Ecrit par : GroM | mercredi, 09 août 2006

le second exemple est en effet bcp plus pur. La dimension UMP de l'affaire venait compliquer à l'excès ma démonstration. Il semble d'après les articles que j'ai lu que c'est au moment du choix du site (soit longtemps avec l'intervention du TA) que le forcing ait eu lieu..
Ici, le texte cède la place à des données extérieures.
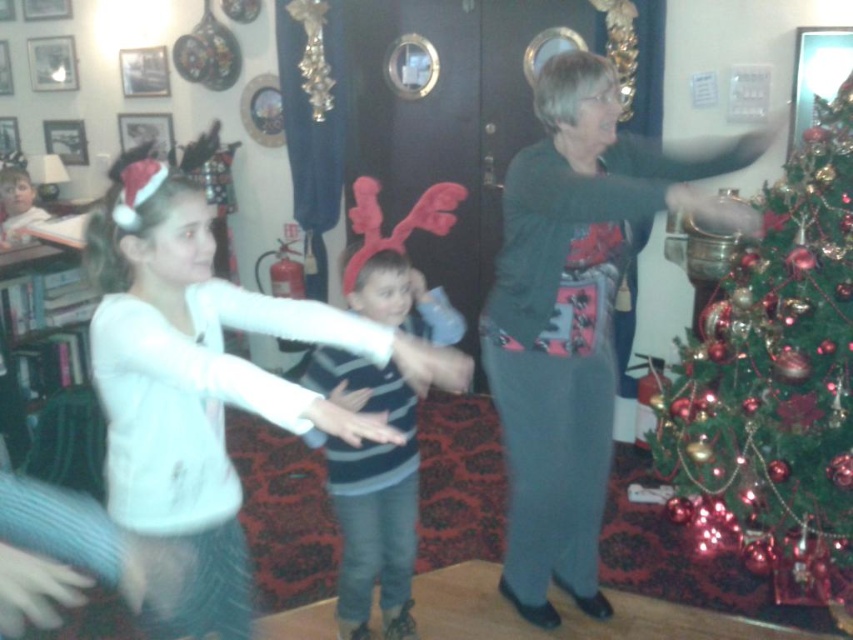 Is point (120, 196) farther from viewer compared to point (671, 445)?

No, it is not.

Is point (200, 308) positioned before point (701, 499)?

Yes, it is in front of point (701, 499).

Which is behind, point (140, 205) or point (834, 522)?

Positioned behind is point (834, 522).

The image size is (853, 640). I want to click on white matte sweater at center, so click(206, 378).

Does white matte sweater at center have a lesser height compared to striped knit sweater at center?

In fact, white matte sweater at center may be taller than striped knit sweater at center.

Which is behind, point (160, 412) or point (398, 307)?

The point (398, 307) is more distant.

What are the coordinates of `white matte sweater at center` in the screenshot? It's located at (206, 378).

Is point (537, 225) positioned behind point (836, 435)?

That is False.

Is point (543, 243) in front of point (766, 499)?

Yes, point (543, 243) is in front of point (766, 499).

This screenshot has height=640, width=853. Identify the location of dark gray sweater at center. (576, 314). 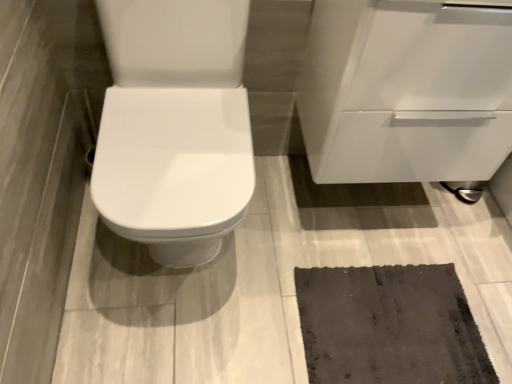 Question: Considering the positions of dark gray textured mat at lower right and white glossy cabinet at upper right in the image, is dark gray textured mat at lower right wider or thinner than white glossy cabinet at upper right?

Choices:
 (A) thin
 (B) wide

Answer: (A)

Question: Does point (424, 349) appear closer or farther from the camera than point (310, 170)?

Choices:
 (A) farther
 (B) closer

Answer: (B)

Question: Is dark gray textured mat at lower right in front of or behind white glossy cabinet at upper right in the image?

Choices:
 (A) behind
 (B) front

Answer: (A)

Question: Considering the positions of white glossy cabinet at upper right and dark gray textured mat at lower right in the image, is white glossy cabinet at upper right bigger or smaller than dark gray textured mat at lower right?

Choices:
 (A) big
 (B) small

Answer: (A)

Question: Is white glossy cabinet at upper right wider or thinner than dark gray textured mat at lower right?

Choices:
 (A) wide
 (B) thin

Answer: (A)

Question: From the image's perspective, relative to dark gray textured mat at lower right, is white glossy cabinet at upper right above or below?

Choices:
 (A) above
 (B) below

Answer: (A)

Question: Is white glossy cabinet at upper right inside or outside of dark gray textured mat at lower right?

Choices:
 (A) inside
 (B) outside

Answer: (B) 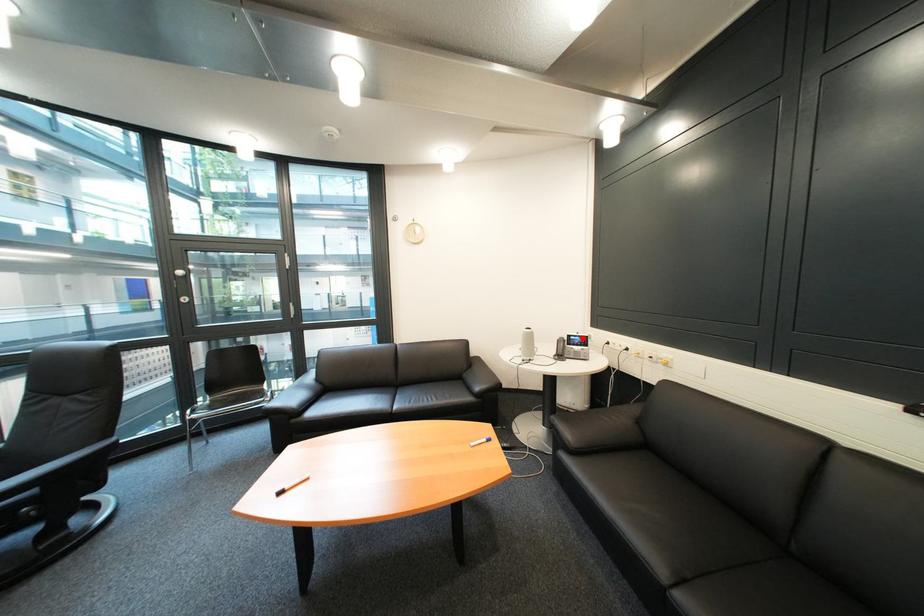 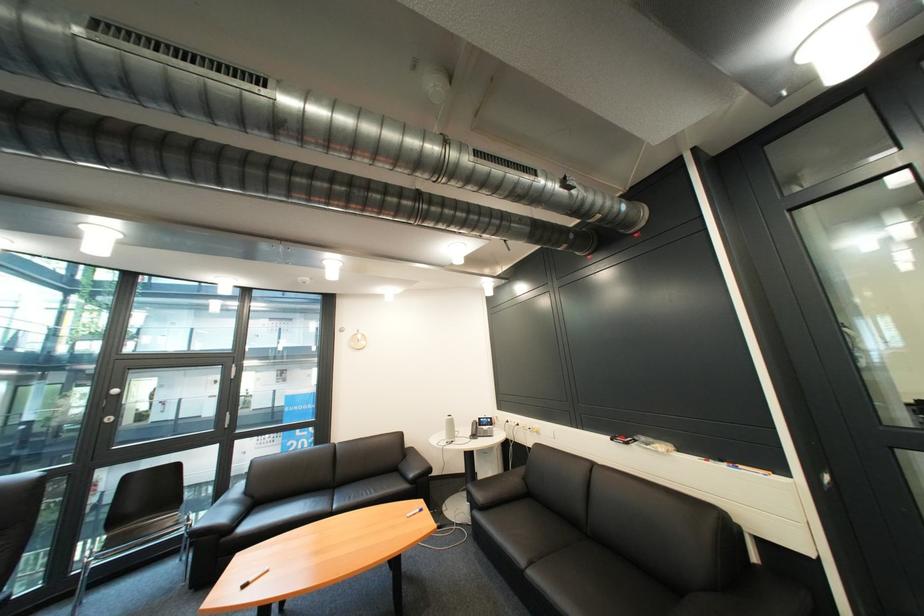 Question: I am providing you with two images of the same scene from different viewpoints. A red point is marked on the first image. At the location where the point appears in image 1, is it still visible in image 2?

Choices:
 (A) Yes
 (B) No

Answer: (A)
en 2006, préfet sarkozien, n'est-ce pas un pléonasme? :)

Ecrit par : sdl | mercredi, 09 août 2006

Concernant l'affaire des SDF, votre dernier exemple, on pourra facilement arguer d'une irresponsabilité pénale du fait d'un état de nécessité. La liberté d'aller et venir pour un soir est un intérêt manifestement inférieur à la vie du concerné.

Ecrit par : Marcel Patoulatchi | jeudi, 10 août 2006

Magnifique exemple de "relativité" du Droit. Ce n'est qu'un élément de régulation sociale (certes important). Ce qui compte, c'est la situation réelle et seule la préfète est à même de juger d'une situation de terrain et des conséquences. C'est son métier, elle est formée pour cela. Que les juges administratifs restent dans leur rôle de juristes de bureau et laissent aux administratifs de terrain le soin d'apprécier les risques de troubles. J'approuve la préfète de ne pas avoir cédé au légalisme hypertrophié :-)

Ecrit par : authueil | jeudi, 17 août 2006

Authueil:
ne balayons pas trop vite le role du juge!
Je crois qu'en général, il vaut mieux respecter les décisions de justice (çà va mieux en le disant). C'est seulement dans des circonstances particulières (pour ne pas dire exceptionnelles) qu'elles doivent passer au second plan.